If something like theft or fire were to happen without insurance coverage, the tenant would have to replace everything out of pocket. Replacing a laptop, television and entertainment system at the same time can cost a pretty penny, one that can be saved or recuperated through a renters policy.

Liability coverage for a renter also means that if something is damaged inside their unit, their insurance will cover it. Further, if someone hurts themselves in the unit there is also coverage for any medical expenses or missed work.

What isn’t covered by your tenant’s insurance policy

The tenant’s only responsibility in a rental is their personal possessions and liability within their unit proper. Your responsibility as a landlord is to maintain the structure and working order of the building and unit, and to step in when things need to be repaired or replaced.
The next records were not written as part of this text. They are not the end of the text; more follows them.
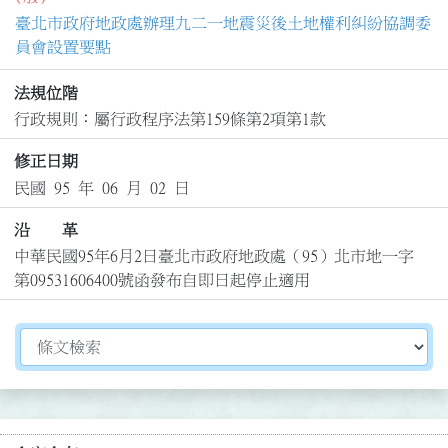
臺北市政府地政處辦理九二一地震災後土地權利糾紛協調委
員會設置要點
法規位階
行政規則：屬行政程序法第159條第2項第1款
修正日期
民國 95 年 06 月 02 日
沿 革
中華民國95年6月2日臺北市政府地政處（95）北市地一字
第09531606400號函發布自即日起停止適用
切換選擇法規資訊內容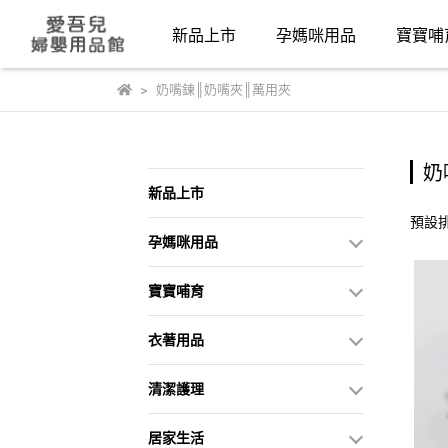
新品上市
孕媽咪用品
寶寶哺
奶嘴鍊║奶嘴夾║萬用夾
奶
新品上市
預設
孕媽咪用品
寶寶哺育
衣著用品
清潔護理
居家生活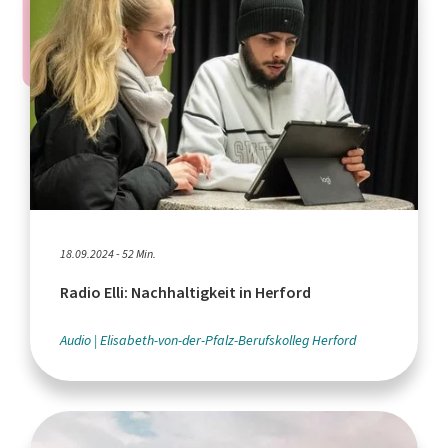
18.09.2024 - 52 Min.
Radio Elli: Nachhaltigkeit in Herford
Audio
Elisabeth-von-der-Pfalz-Berufskolleg Herford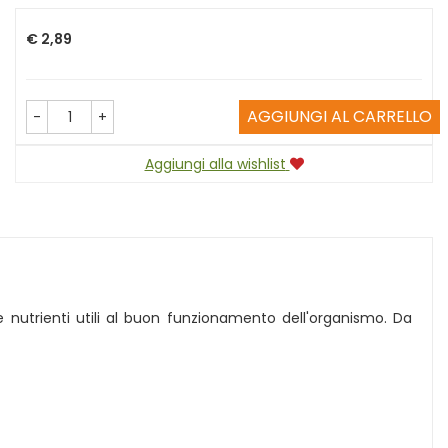
Prezzo
€ 2,89
AGGIUNGI AL CARRELLO
-
+
Aggiungi alla wishlist
e nutrienti utili al buon funzionamento dell'organismo. Da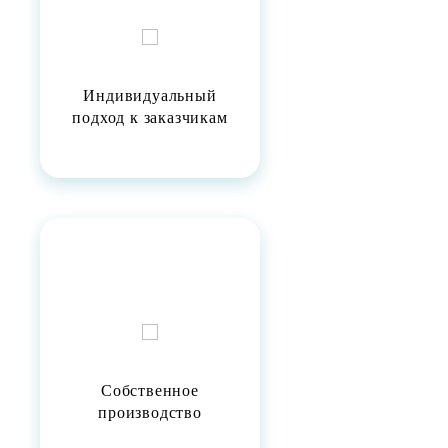
Индивидуальный
подход к заказчикам
Собственное
производство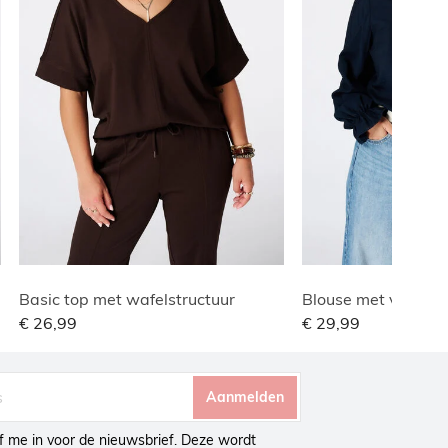
Basic top met wafelstructuur
Blouse met volants
€ 26,99
€ 29,99
Aanmelden
ijf me in voor de nieuwsbrief. Deze wordt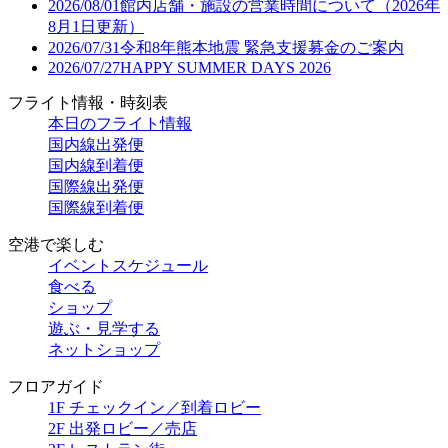
2026/08/01
館内店舗・施設の営業時間について（2026年
8月1日更新）
2026/07/31
令和8年熊本地震 緊急支援募金のご案内
2026/07/27
HAPPY SUMMER DAYS 2026
フライト情報・時刻表
本日のフライト情報
国内線出発便
国内線到着便
国際線出発便
国際線到着便
空港で楽しむ
イベントスケジュール
食べる
ショップ
遊ぶ・見学する
ネットショップ
フロアガイド
1F チェックイン／到着ロビー
2F 出発ロビー／売店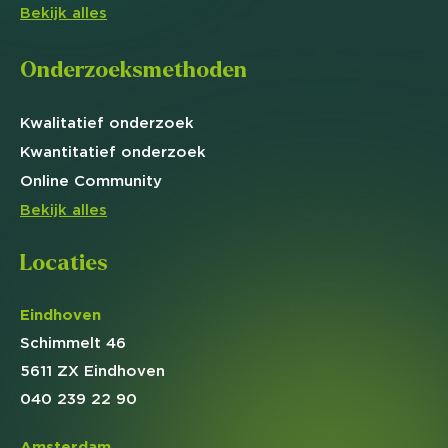
Bekijk alles
Onderzoeksmethoden
Kwalitatief
onderzoek
Kwantitatief
onderzoek
Online
Community
Bekijk alles
Locaties
Eindhoven
Schimmelt 46
5611 ZX Eindhoven
040 239 22 90
Amsterdam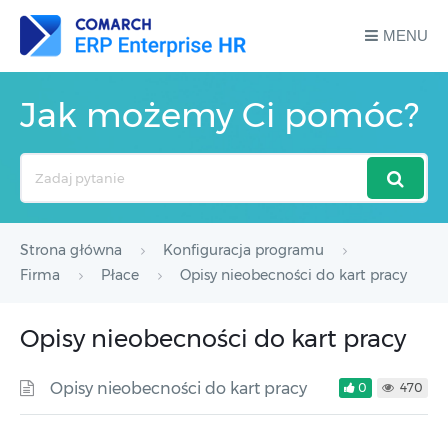
MENU
Jak możemy Ci pomóc?
Search
For
Strona główna
Konfiguracja programu
Firma
Płace
Opisy nieobecności do kart pracy
Opisy nieobecności do kart pracy
Opisy nieobecności do kart pracy
0
470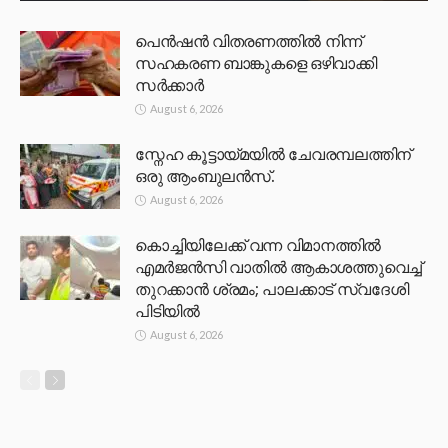
പെൻഷൻ വിതരണത്തിൽ നിന്ന്
സഹകരണ ബാങ്കുകളെ ഒഴിവാക്കി
സർക്കാർ
August 6, 2026
സ്നേഹ കൂട്ടായ്മയിൽ ചേവരമ്പലത്തിന്
ഒരു ആംബുലൻസ്.
August 6, 2026
കൊച്ചിയിലേക്ക് വന്ന വിമാനത്തിൽ
എമർജൻസി വാതിൽ ആകാശത്തുവെച്ച്
തുറക്കാൻ ശ്രമം; പാലക്കാട് സ്വദേശി
പിടിയിൽ
August 6, 2026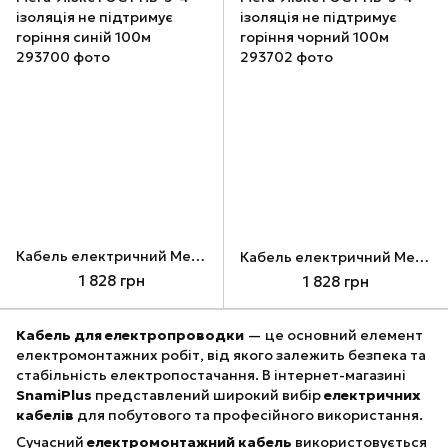
Кабель електричний Мега-Люкс ГОСТ ПВ-3-4 ізоляція не підтримує горіння синій 100м
Кабель електричний Мега-Люкс ГОСТ ПВ-3-4 ізоляція не підтримує горіння чорний 100м
1 828 грн
1 828 грн
Кабель для електропроводки
— це основний елемент
електромонтажних робіт, від якого залежить безпека та
стабільність електропостачання. В інтернет-магазині
SnamiPlus
представлений широкий вибір
електричних
кабелів
для побутового та професійного використання.
Сучасний
електромонтажний кабель
використовується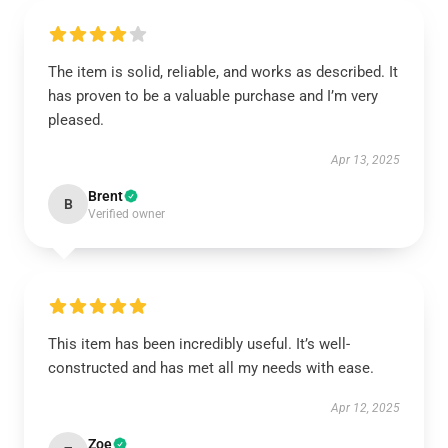
The item is solid, reliable, and works as described. It
has proven to be a valuable purchase and I’m very
pleased.
Apr 13, 2025
Brent
B
Verified owner
This item has been incredibly useful. It’s well-
constructed and has met all my needs with ease.
Apr 12, 2025
Zoe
The insurance coverage you’ll need as a landlord is a variation of homeowners insurance. It has premiums and deductibles and covers damage to the structure of the building. There are some differences, though.

For example, because you have no belongings in your tenant’s unit, your policy won’t have any sort of intensive contents protection. On the other hand, there are things a landlord’s policy will cover that regular home insurance won’t. A landlord policy can cover the loss of rent income if a unit is uninhabitable. It can also cover damages to multiple units caused by negligence. For example, an unchecked flood in one unit that leads to water damage in the adjacent units.

Your landlord policy needs to be equal to the value of the building’s structure, which may require an evaluation by a professional. This evaluation will ensure you will have your costs covered if the building or part of the building needs to be repaired after a loss.

Your tenant’s insurance will also only cover liability inside their unit. So, if someone slips and falls on the entrance to an apartment building, or injures themselves on a stairway or common area, the landlord is the one on the hook.

Liability coverage for landlords will come in handy to cover the costs of medical care, pain, and suffering.

Insurance is a mutual relationship

Both tenant insurance and landlord insurance work together to protect the personal and structural property of both parties.

You can suggest to your tenant that renters insurance is valuable to have, or you can make it a clause in your lease so that they must get insured if they wish to live under the roof you’re providing them.

Having both insurance types in place will save many headaches should the unexpected occur.